Sun. Nov 17th, 2024

(Photo: Ronda Churchill/Nevada Current)

Researchers estimate that about one million households in the United States are disconnected from electricity due to nonpayment each year, but the exact number of households in Nevada facing power shut offs amid heat waves is largely unknown.

There should be a bill for that, a panel of state lawmakers agreed during a recent committee meeting.

Nevada does not require utilities to disclose the number of customers they disconnect, leaving little transparency of the magnitude of the problem. NV Energy, a regulated utility monopoly with more than a million captive customers, has shown little interest in publicly sharing the number of disconnected customers.

Advocates argue that public data on energy disconnections throughout the state would allow researchers, community-based organizations, and policymakers to identify patterns of disconnection and support communities that are more vulnerable to service disconnection.

“Both the reporting and the associated demographics would help us give a better picture of what’s going on in terms of people’s ability to pay their energy bills each month,” said Olivia Tanager, the director of the Sierra Club Toiyabe Chapter in Northern Nevada.

The Nevada Legislature’s Joint Interim Standing Committee on Growth and Infrastructure unanimously voted to take up the bill draft request in August. Bill draft requests are not official bills, they are requests by lawmakers for a draft of the proposed bill they can further amend and discuss during the legislative session. The bill was recommended by the Sierra Club Toiyabe Chapter.

The proposed bill would direct the Public Utilities Commission (PUCN) of Nevada to require Nevada energy providers to publicly report power disconnections, the location of the disconnection, and household demographics to utility regulators.

NV Energy’s recent request to increase basic service charges in Northern Nevada pushed advocates to recommend the bill, said Tanager. In June, NV Energy asked utility regulators to let the energy provider increase its shareholder return by tripling the basic monthly service charge for Northern Nevada residents from $16.50 to $45.30. 

The PUCN has regulatory authority to approve or deny rates charged by electric, gas, and water utilities. But data on how those rate increases affect households, and whether they can pay or not, is largely private.

“It’s just really difficult to get that information in Nevada,” Tanager said. “Folks can request data on shut offs, but the PUCN doesn’t have to grant that request, nor does NV Energy have to make those records available publicly.”

While the energy company is not required to share the number of disconnected customers, and has previously said it “does not share this type of data publicly” but “works diligently with customers and makes every effort to avoid disconnecting power.” NV Energy did not respond to a request for additional comment late last week.

The utility is required to disclose the debt from uncollected accounts they need remaining customers to cover. Limited data reviewed by the Current last year found that NV Energy debt from unpaid accounts — which NV Energy can pass on to customers — has consistently grown year to year, and totaled more than $13 million in uncollected accounts from their more than one million customers in 2022.

“We see this as an equity issue and something that should be made available to the public so that people can have this information and make the decisions that are best for themselves in their community,” Tanager said.

According to the most recent data from the U.S. Energy Information Administration, 1 in 4 American households experience some form of energy insecurity – an inability to meet household energy needs – each year, with little improvement over the past decade.

Nationally, Black and Hispanic households are twice as likely as white households to reduce or forgo basic necessities in order to pay an energy bill, and are statistically more likely to have their power disconnected, according to a 2023 report on electric utility disconnections by the Congressional Research Service. 

Congress has also gained an interest in determining the scale and scope of electricity disconnections in recent years.

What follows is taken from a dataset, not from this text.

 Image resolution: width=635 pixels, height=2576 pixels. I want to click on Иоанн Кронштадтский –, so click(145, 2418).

Proposals to address electricity affordability and disconnections were included in multiple pandemic relief bills introduced during the final two years of Donald Trump’s presidency, but none were enacted.

Last year, Congress gave the U.S. Energy Information Administration $3 million in funding to begin collecting monthly data on utility disconnections. However, only 25 states require energy providers to report disconnection data publicly, making comprehensive national data difficult to obtain, according to the Congressional Research Service.

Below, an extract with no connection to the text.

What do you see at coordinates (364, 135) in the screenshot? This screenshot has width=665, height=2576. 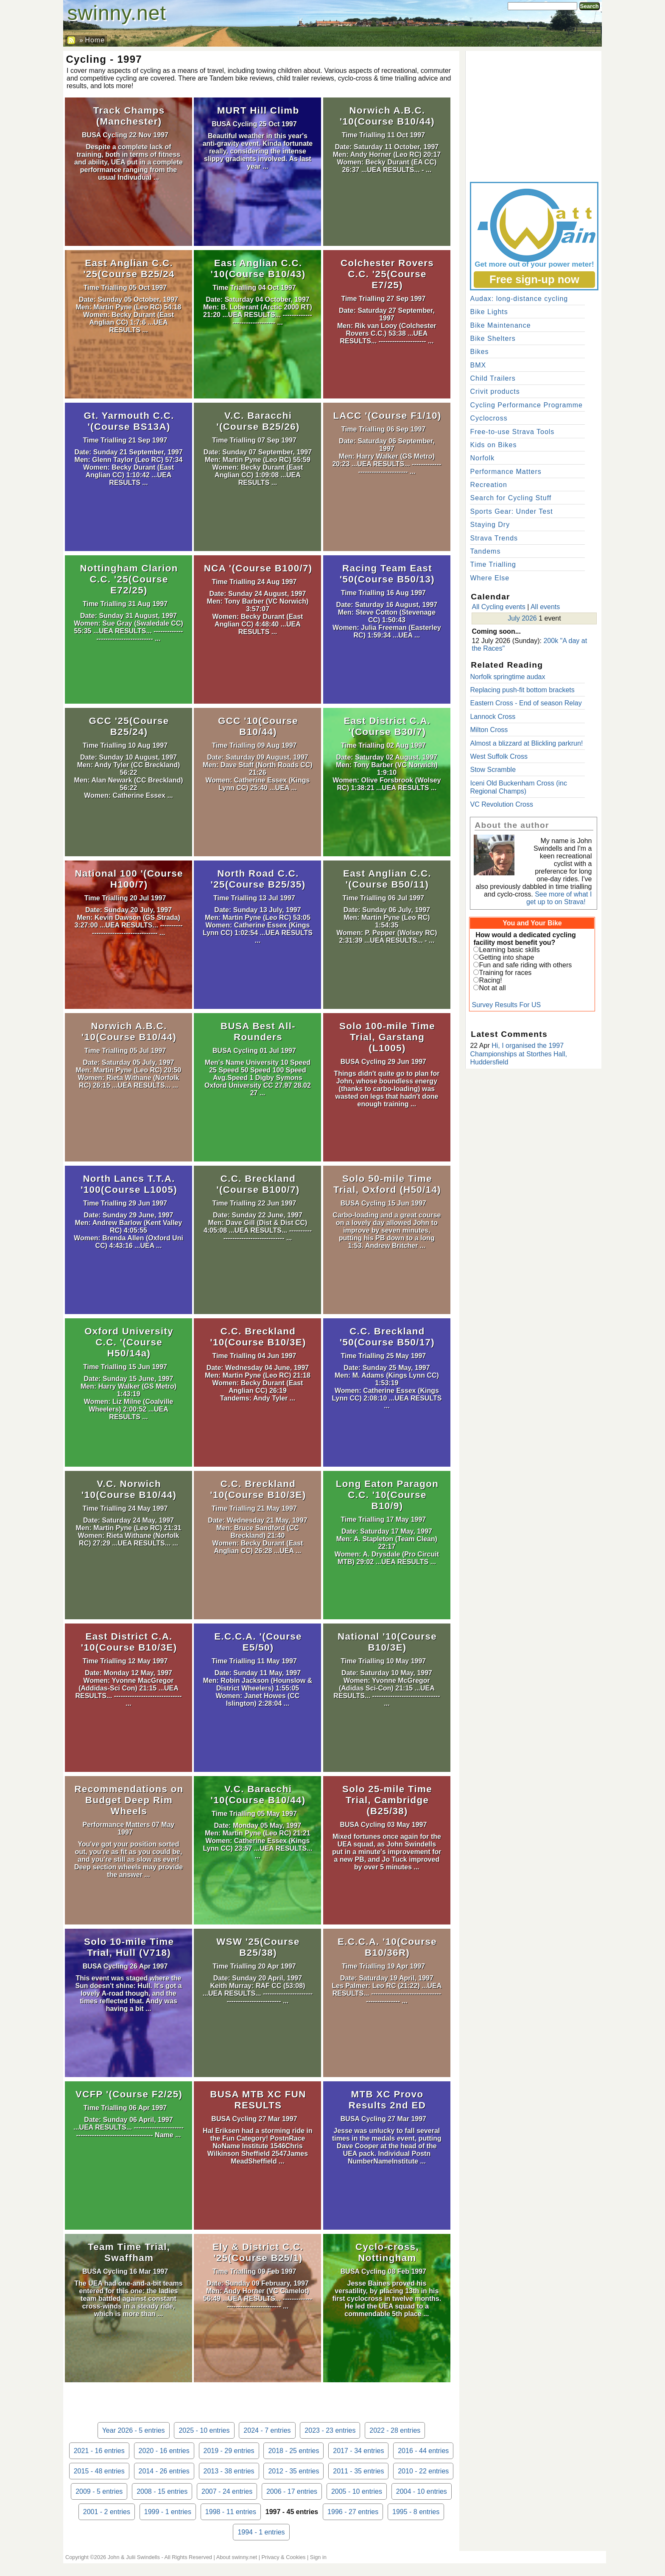 I see `Time Trialling` at bounding box center [364, 135].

Tanager, the director of the Sierra Club Toiyabe Chapter, said the full scope of disconnections in Nevada households can’t be evaluated or adressed without public data.

“Ultimately, without the information, we just don’t know. If we have hundreds and hundreds of people each month who are having their lights turned off due to the inability to pay, that’s a problem that we need to address, and decision lawmakers need to know about. Without that knowledge, it really limits our ability to effectively respond and support our neighbors,” Tanager said.